Since the start of Russia’s full-scale invasion of Ukraine in February 2022, more than 1,000 foreign companies have curtailed their activities in Russia or announced their intentions to do so. Yet an investigation by The Insider reveals that in spite of this general boycott, brand-name Western goods such as luxury cars, alcohol, soft drinks, and clothes are still readily available for purchase. The Russian government’s decision to legalize a parallel import scheme, whereby Western brands could be shipped into the country without the consent of the brands or copyright holders, has dramatically reduced the impact of what was meant to be a collective antiwar pressure campaign.
Edited by Michael Weiss
Foods and Household Goods
Clothing and Cosmetics
In April 2022, the Russian Ministry of Industry and Trade compiled a list of goods the Kremlin deemed too in-demand to keep out of Russia. It included furniture, cosmetics, clothing and footwear, cars and spare parts, industrial equipment, medicines, electronics, household appliances, musical instruments, even weapons. And even though officials warned at the time about the possible risks associated with this workaround solution to the boycotts – among them are the likelihood of an increase in the share of counterfeits and forgeries, problems with warranty and service, as well as logistics problems – quite a number of the name brands that were meant to disappear from the Russian marketplace are still in plentiful supply. Last year, data shows, $20 billion of goods were imported into Russia through parallel imports.
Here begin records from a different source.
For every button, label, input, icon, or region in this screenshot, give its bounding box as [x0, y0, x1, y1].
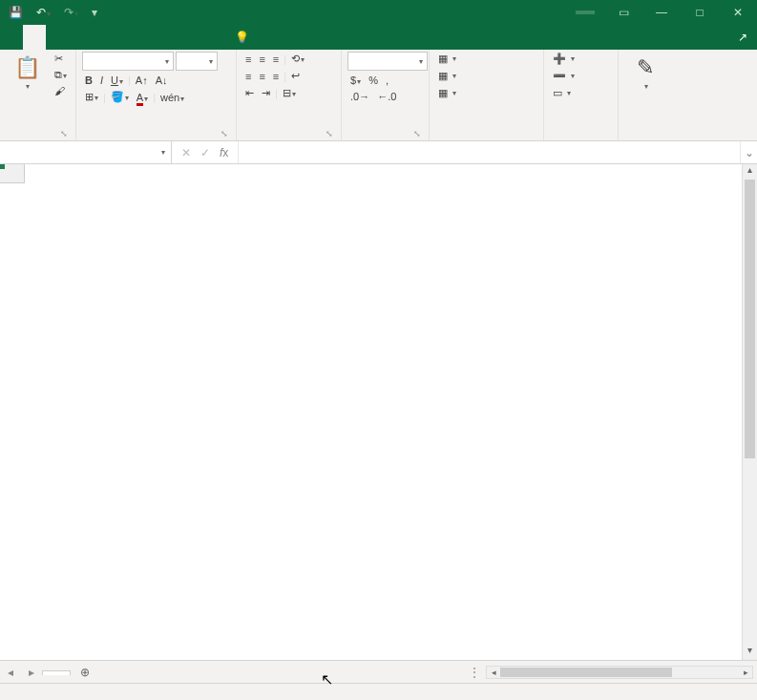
font-name-combo[interactable]: ▾: [82, 52, 174, 71]
name-box[interactable]: ▾: [0, 141, 172, 163]
align-right-icon[interactable]: ≡: [270, 70, 282, 83]
scroll-right-icon[interactable]: ▸: [739, 668, 752, 677]
group-clipboard: 📋 ▾ ✂ ⧉▾ 🖌 ⤡: [0, 50, 76, 140]
status-bar: [0, 683, 757, 700]
minimize-icon[interactable]: —: [642, 6, 681, 19]
horizontal-scrollbar[interactable]: ◂ ▸: [486, 666, 753, 679]
italic-button[interactable]: I: [97, 74, 106, 87]
editing-button[interactable]: ✎ ▾: [624, 52, 666, 137]
paste-icon: 📋: [14, 55, 40, 80]
paste-button[interactable]: 📋 ▾: [6, 52, 48, 137]
close-icon[interactable]: ✕: [719, 6, 757, 19]
quick-access-toolbar: 💾 ↶▾ ↷▾ ▾: [0, 5, 106, 20]
tab-addins[interactable]: [183, 25, 206, 50]
copy-icon[interactable]: ⧉▾: [52, 68, 70, 82]
login-button[interactable]: [576, 11, 595, 14]
tell-me-search[interactable]: [255, 25, 266, 50]
sheet-nav-prev-icon[interactable]: ◂: [0, 666, 21, 679]
font-color-button[interactable]: A▾: [134, 91, 151, 104]
group-number: ▾ $▾ % , .0→ ←.0 ⤡: [342, 50, 430, 140]
wrap-text-icon[interactable]: ↩: [288, 69, 303, 83]
ribbon-tabs: 💡 ↗: [0, 25, 757, 50]
tab-formulas[interactable]: [92, 25, 115, 50]
group-editing: ✎ ▾: [619, 50, 757, 140]
scroll-up-icon[interactable]: ▴: [743, 164, 757, 180]
sheet-tab-bar: ◂ ▸ ⊕ ⋮ ◂ ▸: [0, 660, 757, 683]
cut-icon[interactable]: ✂: [52, 52, 70, 66]
phonetic-button[interactable]: wén▾: [158, 91, 187, 104]
tab-insert[interactable]: [46, 25, 69, 50]
align-left-icon[interactable]: ≡: [242, 70, 254, 83]
orientation-icon[interactable]: ⟲▾: [288, 52, 307, 66]
tab-data[interactable]: [115, 25, 137, 50]
undo-icon[interactable]: ↶▾: [33, 5, 53, 20]
ribbon: 📋 ▾ ✂ ⧉▾ 🖌 ⤡ ▾ ▾ B I U▾ | A↑: [0, 50, 757, 141]
increase-font-icon[interactable]: A↑: [133, 74, 151, 87]
decrease-font-icon[interactable]: A↓: [153, 74, 171, 87]
number-format-combo[interactable]: ▾: [347, 52, 428, 71]
group-cells: ➕ ▾ ➖ ▾ ▭ ▾: [544, 50, 619, 140]
insert-cells-button[interactable]: ➕ ▾: [550, 52, 612, 66]
editing-icon: ✎: [637, 55, 654, 80]
fx-icon[interactable]: fx: [220, 146, 228, 159]
formula-input[interactable]: [239, 141, 740, 163]
font-launcher-icon[interactable]: ⤡: [221, 129, 228, 138]
sheet-tab[interactable]: [42, 670, 71, 675]
enter-formula-icon[interactable]: ✓: [200, 146, 210, 159]
vertical-scrollbar[interactable]: ▴ ▾: [742, 164, 757, 660]
bold-button[interactable]: B: [82, 74, 95, 87]
group-alignment: ≡ ≡ ≡ | ⟲▾ ≡ ≡ ≡ | ↩ ⇤ ⇥ | ⊟▾ ⤡: [237, 50, 342, 140]
share-button[interactable]: ↗: [728, 31, 757, 44]
save-icon[interactable]: 💾: [6, 5, 26, 20]
group-font: ▾ ▾ B I U▾ | A↑ A↓ ⊞▾ | 🪣▾ A▾ | wén▾ ⤡: [76, 50, 237, 140]
tab-review[interactable]: [137, 25, 160, 50]
underline-button[interactable]: U▾: [108, 74, 126, 87]
comma-format-icon[interactable]: ,: [383, 74, 391, 87]
format-cells-button[interactable]: ▭ ▾: [550, 86, 612, 100]
select-all-corner[interactable]: [0, 164, 25, 183]
align-bottom-icon[interactable]: ≡: [270, 53, 282, 66]
expand-formula-bar-icon[interactable]: ⌄: [740, 141, 757, 163]
ribbon-display-icon[interactable]: ▭: [604, 6, 642, 19]
title-bar: 💾 ↶▾ ↷▾ ▾ ▭ — □ ✕: [0, 0, 757, 25]
delete-cells-button[interactable]: ➖ ▾: [550, 69, 612, 83]
decrease-decimal-icon[interactable]: ←.0: [374, 90, 399, 103]
redo-icon[interactable]: ↷▾: [61, 5, 81, 20]
scroll-left-icon[interactable]: ◂: [487, 668, 500, 677]
align-top-icon[interactable]: ≡: [242, 53, 254, 66]
conditional-formatting-button[interactable]: ▦ ▾: [435, 52, 537, 66]
accounting-format-icon[interactable]: $▾: [347, 74, 364, 87]
increase-decimal-icon[interactable]: .0→: [347, 90, 372, 103]
merge-center-button[interactable]: ⊟▾: [280, 86, 299, 100]
cancel-formula-icon[interactable]: ✕: [181, 146, 191, 159]
cell-styles-button[interactable]: ▦ ▾: [435, 86, 537, 100]
tab-home[interactable]: [23, 25, 46, 50]
percent-format-icon[interactable]: %: [366, 74, 381, 87]
format-as-table-button[interactable]: ▦ ▾: [435, 69, 537, 83]
worksheet-grid: [0, 164, 757, 673]
font-size-combo[interactable]: ▾: [176, 52, 218, 71]
tab-file[interactable]: [0, 25, 23, 50]
number-launcher-icon[interactable]: ⤡: [413, 129, 421, 138]
sheet-nav-next-icon[interactable]: ▸: [21, 666, 42, 679]
alignment-launcher-icon[interactable]: ⤡: [326, 129, 333, 138]
decrease-indent-icon[interactable]: ⇤: [242, 86, 257, 100]
scroll-down-icon[interactable]: ▾: [743, 645, 757, 660]
tab-page-layout[interactable]: [69, 25, 92, 50]
format-painter-icon[interactable]: 🖌: [52, 84, 70, 97]
align-center-icon[interactable]: ≡: [256, 70, 267, 83]
tab-help[interactable]: [206, 25, 229, 50]
formula-bar: ▾ ✕ ✓ fx ⌄: [0, 141, 757, 164]
new-sheet-icon[interactable]: ⊕: [71, 666, 99, 679]
fill-color-button[interactable]: 🪣▾: [108, 90, 132, 104]
group-styles: ▦ ▾ ▦ ▾ ▦ ▾: [430, 50, 544, 140]
clipboard-launcher-icon[interactable]: ⤡: [60, 129, 68, 138]
maximize-icon[interactable]: □: [681, 6, 719, 19]
increase-indent-icon[interactable]: ⇥: [259, 86, 273, 100]
lightbulb-icon: 💡: [229, 31, 255, 44]
borders-button[interactable]: ⊞▾: [82, 90, 101, 104]
qat-customize-icon[interactable]: ▾: [89, 5, 100, 20]
align-middle-icon[interactable]: ≡: [256, 53, 267, 66]
tab-view[interactable]: [160, 25, 183, 50]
Luxury car manufacturers Mercedes, BMW, Audi, and Land Rover were among the first in the global automotive industry to announce their withdrawal from Russia shortly after the full-scale invasion of Ukraine. At first, these companies talked about suspending the export of cars to Russia and suspending production in the country; later, one after another, they began to pack up and sell their factories in Russia. This year, German automakers even announced restrictions on access to software for Russian car dealers.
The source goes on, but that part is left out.